PyConDE & PyData Berlin 2024

The Struggles We Skipped: Data Engineering for the TikTok Generation
2024-04-24 , A1

In a world increasingly embracing Python, plug-and-play solutions and AI-generated code, our generation growing up with these advancements may not fully grasp the challenges faced by our predecessors. Meanwhile, data engineering, traditionally known for its complexity, can now transition into the plug-and-play realm too, thanks to Python libraries such as dlt.

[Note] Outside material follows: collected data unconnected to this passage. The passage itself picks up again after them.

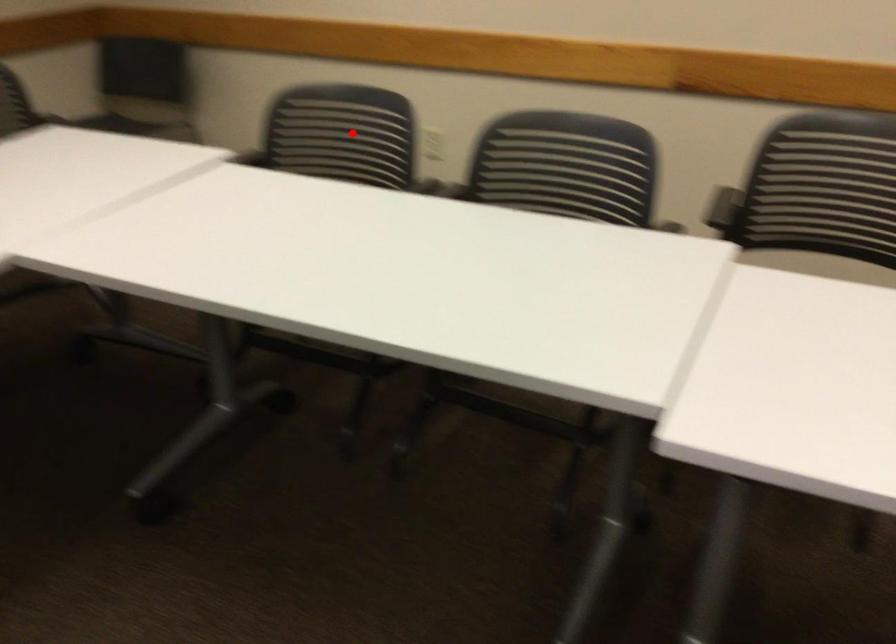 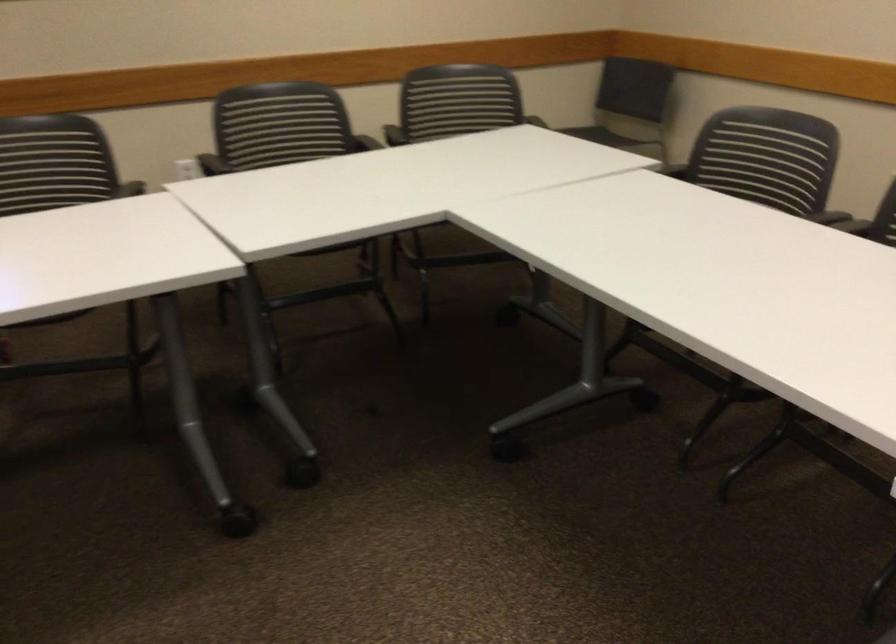 Where in the second image is the point corresponding to the highlighted location from the first image?

(767, 156) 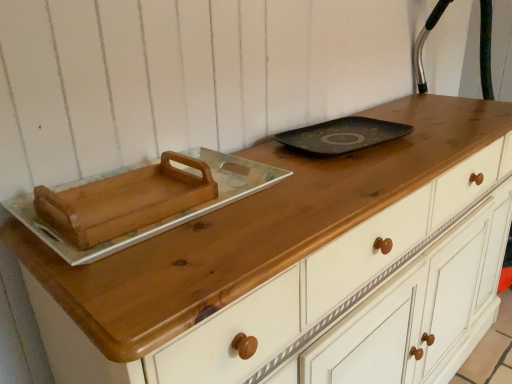 Where is `vacant space to the right of black matte tray at center`? Image resolution: width=512 pixels, height=384 pixels. vacant space to the right of black matte tray at center is located at coordinates (438, 135). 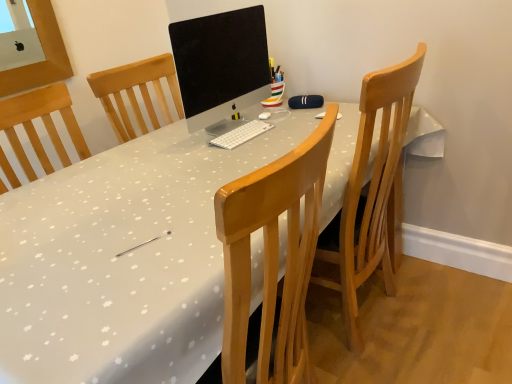 Question: Does matte black monitor at center lie behind white glossy desk at center?

Choices:
 (A) no
 (B) yes

Answer: (B)

Question: Is white glossy desk at center surrounded by matte black monitor at center?

Choices:
 (A) yes
 (B) no

Answer: (B)

Question: Is matte black monitor at center in contact with white glossy desk at center?

Choices:
 (A) no
 (B) yes

Answer: (A)

Question: From a real-world perspective, is matte black monitor at center positioned over white glossy desk at center based on gravity?

Choices:
 (A) yes
 (B) no

Answer: (A)

Question: Does matte black monitor at center have a lesser height compared to white glossy desk at center?

Choices:
 (A) no
 (B) yes

Answer: (B)

Question: Is matte black monitor at center inside or outside of white glossy desk at center?

Choices:
 (A) inside
 (B) outside

Answer: (B)

Question: Visually, is matte black monitor at center positioned to the left or to the right of white glossy desk at center?

Choices:
 (A) left
 (B) right

Answer: (B)

Question: From a real-world perspective, is matte black monitor at center positioned above or below white glossy desk at center?

Choices:
 (A) above
 (B) below

Answer: (A)

Question: Is matte black monitor at center bigger or smaller than white glossy desk at center?

Choices:
 (A) small
 (B) big

Answer: (A)

Question: In the image, is matte black monitor at center on the left side or the right side of light brown wooden chair at center?

Choices:
 (A) right
 (B) left

Answer: (B)

Question: From the image's perspective, is matte black monitor at center located above or below light brown wooden chair at center?

Choices:
 (A) above
 (B) below

Answer: (A)

Question: Considering the positions of matte black monitor at center and light brown wooden chair at center in the image, is matte black monitor at center wider or thinner than light brown wooden chair at center?

Choices:
 (A) thin
 (B) wide

Answer: (A)

Question: In the image, is matte black monitor at center positioned in front of or behind light brown wooden chair at center?

Choices:
 (A) front
 (B) behind

Answer: (B)

Question: Relative to white glossy desk at center, is light brown wooden chair at center in front or behind?

Choices:
 (A) front
 (B) behind

Answer: (B)

Question: Considering the positions of light brown wooden chair at center and white glossy desk at center in the image, is light brown wooden chair at center wider or thinner than white glossy desk at center?

Choices:
 (A) wide
 (B) thin

Answer: (B) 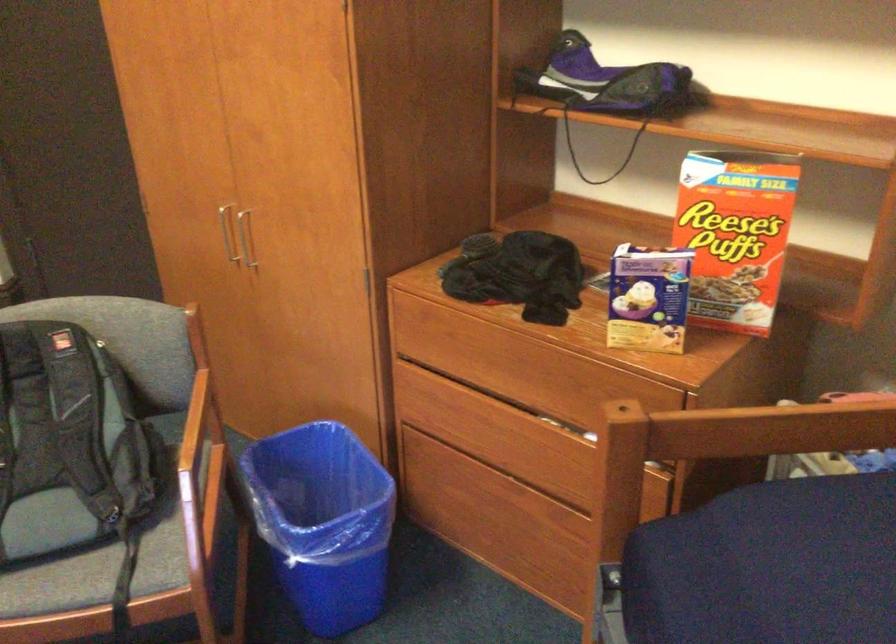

Aimed to be both fun and insightful, this talk will educate the listener on the concepts of data engineering our generation finds most important and enable them to use high level abstractions to automate most of what used to be highly manual work. The juniors will gain an appreciation for the difficulties in data pipeline engineering, the seniors - a straightforward solution to expedite the creation of robust pipelines.

From the perspective of junior data engineers such as us, the talk will walk through the challenges associated with constructing a data pipeline and demonstrate how these can be effectively addressed using Python libraries such as dlt that simplify the intricacies of data extraction, transformation, and loading.


A tale of two junior data engineers.

Our generation of developers might have it “easy” due to there being a plethora of tools available to automate and plug and play everything. However, this abundance poses challenges in breaking into a field. This talk explores the perspectives of two junior data engineers—one entirely new to data and the other with a data science background—both navigating the complexities of data engineering.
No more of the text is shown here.